If we look at sector falls for discretionary, industrials, materials, telcos and utilities of one percent or more we could conclude it was a case of market-wide selling following Wall Street’s inflation scare, but the session was a lot more mixed. Staples and energy were relatively flat, healthcare gained 1.0% and the banks fell only -0.4% net of both National Bank ((NAB)) and Westpac ((WBC)) going ex, which effectively means outperformance.

Staples were supported by an index-topping 5.3% for GrainCorp ((GNC)) after the company reported earnings. Chinese target Treasury Wine Estates ((TWE)) rose 2.7% following an investor day which outlined a push to make Penfolds the world’s leading premium brand.

Healthcare enjoyed the effect of a big drop in the Aussie dollar overnight, and presumably some support from a very healthcare-friendly budget. Realistically the market has not had a chance to display a clean budget response due to Wall Street volatility.

G8 Education ((GEM)) gained 2.0% nonetheless, on child care support, and Cimic Group ((CIM)) 2.9% on infrastructure spending.

While everyone else runs scared from inflation, banks enjoy the thought of higher rates and better net interest margins.

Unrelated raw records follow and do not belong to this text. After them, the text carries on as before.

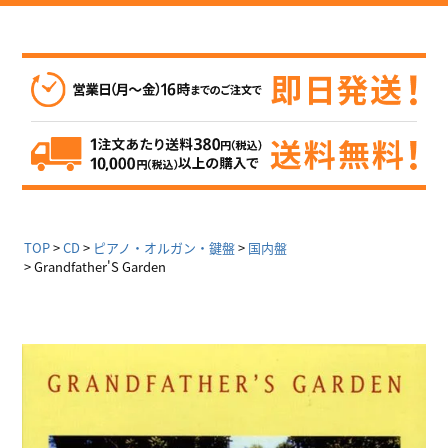
TOP
CD
ピアノ・オルガン・鍵盤
国内盤
Grandfather'S Garden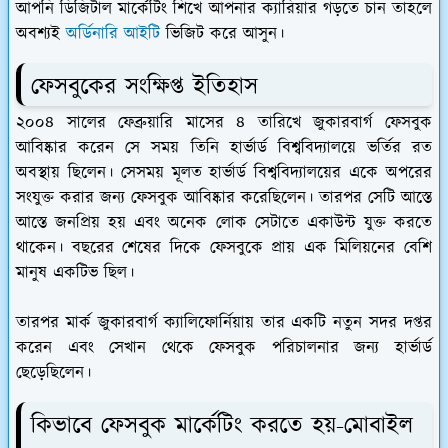
আপনি ডিজিটাল মার্কেটিং শিখে আপনার ক্যারিয়ার গড়তে চান তাহলে
অবশ্যই
অর্ডিনারি আইটি
ভিজিট করে আসুন।
ফেসবুকের সংক্ষিপ্ত ইতিহাস
২০০৪ সালের ফেব্রুয়ারি মাসের ৪ তারিখে জুকারবার্গ ফেসবুক
আবিষ্কার করেন সে সময় তিনি হার্ভার্ড বিশ্ববিদ্যালয়ে ভর্তির রত
অবস্থায় ছিলেন। সেসময় মূলত হার্ভার্ড বিশ্ববিদ্যালয়ের একে অপরের
সংযুক্ত করার জন্য ফেসবুক আবিষ্কার করেছিলেন। তারপর সেটি আস্তে
আস্তে জনপ্রিয় হয় এবং অনেক লোক সেটাতে একাউন্ট যুক্ত করতে
থাকেন। বছরের শেষের দিকে ফেসবুকে প্রায় এক মিলিয়নের বেশি
মানুষ একটিভ ছিল।
তারপর মার্ক জুকারবার্গ ক্যালিফোর্নিয়ায় তার একটি নতুন সদর দপ্তর
করেন এবং সেখান থেকে ফেসবুক পরিচালনার জন্য হার্ভার্ড
ছেড়েছিলেন।
কিভাবে ফেসবুক মার্কেটিং করতে হয়-মোবাইল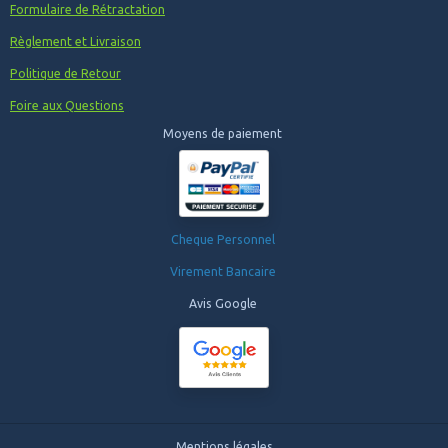
Formulaire de Rétractation
Règlement et Livraison
Politique de Retour
Foire aux Questions
Moyens de paiement
Cheque Personnel
Virement Bancaire
Avis Google
Mentions légales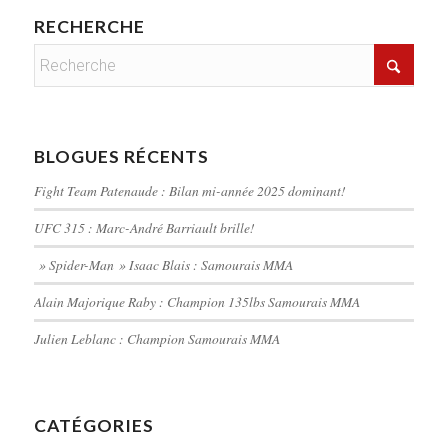
RECHERCHE
BLOGUES RÉCENTS
Fight Team Patenaude : Bilan mi-année 2025 dominant!
UFC 315 : Marc-André Barriault brille!
» Spider-Man » Isaac Blais : Samourais MMA
Alain Majorique Raby : Champion 135lbs Samourais MMA
Julien Leblanc : Champion Samourais MMA
CATÉGORIES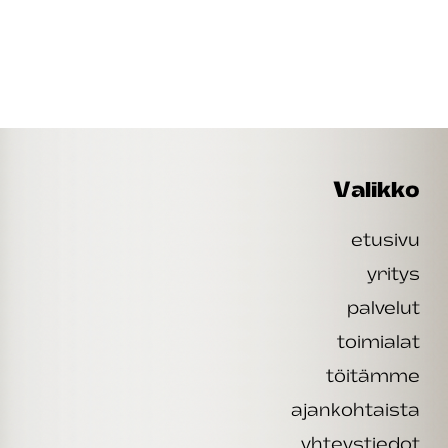
Valikko
etusivu
yritys
palvelut
toimialat
töitämme
ajankohtaista
yhteystiedot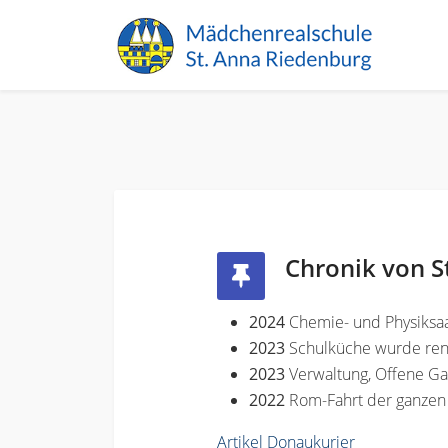
Chronik von S
2024
Chemie- und Physiksaa
2023
Schulküche wurde ren
2023
Verwaltung, Offene G
2022
Rom-Fahrt der ganzen
Artikel Donaukurier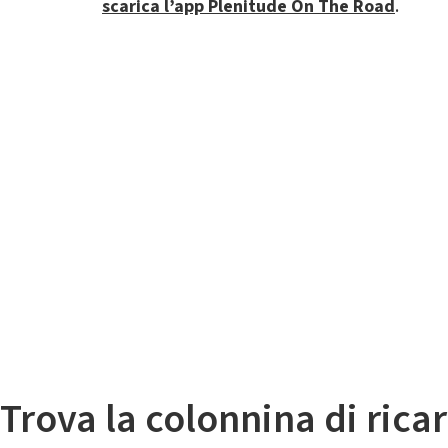
scarica l’app Plenitude On The Road
.
Il
Mappa colonnine di ricarica auto elettriche
Trova la colonnina di ricar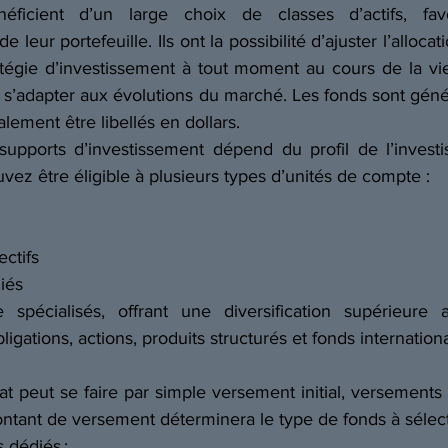
éficient d’un large choix de classes d’actifs, favo
e leur portefeuille. Ils ont la possibilité d’ajuster l’allocati
atégie d’investissement à tout moment au cours de la vie
e s’adapter aux évolutions du marché. Les fonds sont gén
ement être libellés en dollars. 
supports d’investissement dépend du profil de l’investis
uvez être éligible à plusieurs types d’unités de compte : 
ctifs 
iés 
 spécialisés, offrant une diversification supérieure a
bligations, actions, produits structurés et fonds internation
at peut se faire par simple versement initial, versements l
montant de versement déterminera le type de fonds à sélect
dédiés :  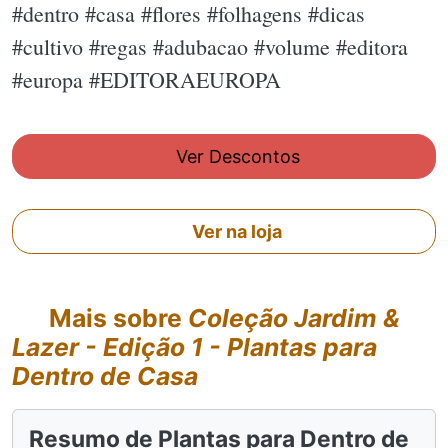
#dentro #casa #flores #folhagens #dicas
#cultivo #regas #adubacao #volume #editora
#europa #EDITORAEUROPA
Ver Descontos
Ver na loja
Mais sobre
Coleção Jardim &
Lazer - Edição 1 - Plantas para
Dentro de Casa
Resumo de Plantas para Dentro de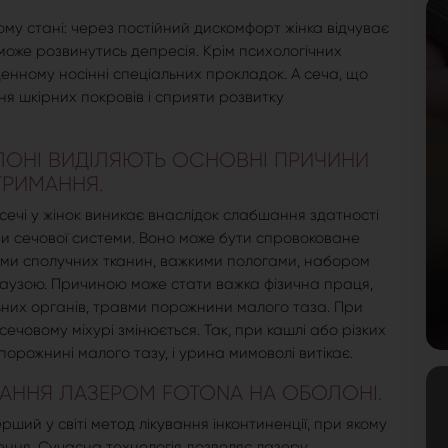
му стані: через постійний дискомфорт жінка відчуває
може розвинутись депресія. Крім психологічних
денному носінні спеціальних прокладок. А сеча, що
я шкірних покровів і сприяти розвитку
ОЛОНІ ВИДІЛЯЮТЬ ОСНОВНІ ПРИЧИНИ
ТРИМАННЯ.
сечі у жінок виникає внаслідок слабшання здатності
и сечової системи. Воно може бути спровоковане
ями сполучних тканин, важкими пологами, набором
паузою. Причиною може стати важка фізична праця,
ьних органів, травми порожнини малого таза. При
ечовому міхурі змінюється. Так, при кашлі або різких
порожнині малого тазу, і урина мимоволі витікає.
ВАННЯ ЛАЗЕРОМ FOTONA НА ОБОЛОНІ.
ий у світі метод лікування інконтиненції, при якому
ення. Сучасна технологія дозволяє лазеру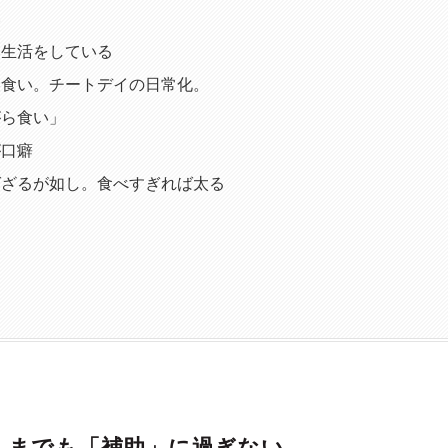
い
い生活をしている
美食い。チートデイの日常化。
がら食い」
が口癖
ばざるが如し。食べすぎれば太る
くまでも「補助」に過ぎない。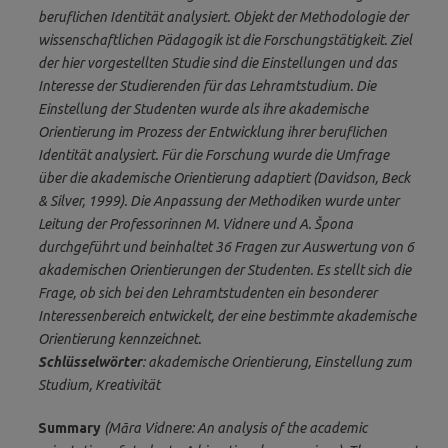
beruflichen Identität analysiert. Objekt der Methodologie der
wissenschaftlichen Pädagogik ist die Forschungstätigkeit. Ziel
der hier vorgestellten Studie sind die Einstellungen und das
Interesse der Studierenden für das Lehramtstudium. Die
Einstellung der Studenten wurde als ihre akademische
Orientierung im Prozess der Entwicklung ihrer beruflichen
Identität analysiert. Für die Forschung wurde die Umfrage
über die akademische Orientierung adaptiert (Davidson, Beck
& Silver, 1999). Die Anpassung der Methodiken wurde unter
Leitung der Professorinnen M. Vidnere und A. Špona
durchgeführt und beinhaltet 36 Fragen zur Auswertung von 6
akademischen Orientierungen der Studenten. Es stellt sich die
Frage, ob sich bei den Lehramtstudenten ein besonderer
Interessenbereich entwickelt, der eine bestimmte akademische
Orientierung kennzeichnet.
Schlüsselwörter
: akademische Orientierung, Einstellung zum
Studium, Kreativität
Summary
(Māra Vidnere: An analysis of the academic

Materials was the second worst performing sector (-1.7%). Do not be fooled by an unchanged spot iron ore price overnight – the Singapore exchange was closed yesterday. Chinese iron ore futures nevertheless plunged -7.5% in an inevitable pullback from the recent parabolic rise.

It was also a rough day for mining services company Perenti Global ((PRN)), which fell -29.2% on a profit warning, while Fortescue Metals ((FMG)) pulled back -4.0%.

Technology was, of course, the worst performer (-4.7%) after another bad night for the Nasdaq, but aided by a revenue miss for Xero ((XRO)), which fell -13.0%. Otherwise, another -5.4% drop for Afterpay ((APT)) suggests UBS critics may soon be silenced.

But all is forgiven on Wall Street – apparently a bit of inflation is okay – so we should be back above 7000 today and perhaps wondering what all the fuss was about. It is a Friday nonetheless, so anything is possible.

On second thoughts…

And you thought 4.2% annual US CPI inflation was scary. Last night’s wholesale inflation (PPI) number for April came in at 6.2%. Month on month the PPI rose 0.6% when 0.3% was forecast.

But in the end it wasn’t much of a surprise after the CPI print. The bulk of growth in the CPI can be attributed to the rise in input costs, with prices of raw materials such as copper and lumber, soaring, along with computer chips given the global shortage. The chip shortage is being addressed with the construction of more manufacturing capacity.

But it takes a bit longer to find and develop a new copper mine, or to grow trees. This plays into the transitory versus structural inflation debate. While US housing demand may ease at some point, all agree the world is going to need a lot more copper to feed the twenty-first century green economy, and EVs are only a start.

Yet after panicking on Wednesday night, last night Wall Street bounced. It wasn’t clear cut – the indices surged on the open, fell back heavily (Nasdaq was up 1.5% and returned to flat), rallied again, and then saw a bit of late selling. The Dow was up over 600 points in the morning.

The counter argument to Wednesday night’s panic is that a little inflation is actually a good thing. Even 3-4%. Not good for young growth stocks, but good for more traditional industries and not really a worry for established tech mega-caps, which commentators agree are really the new defensives.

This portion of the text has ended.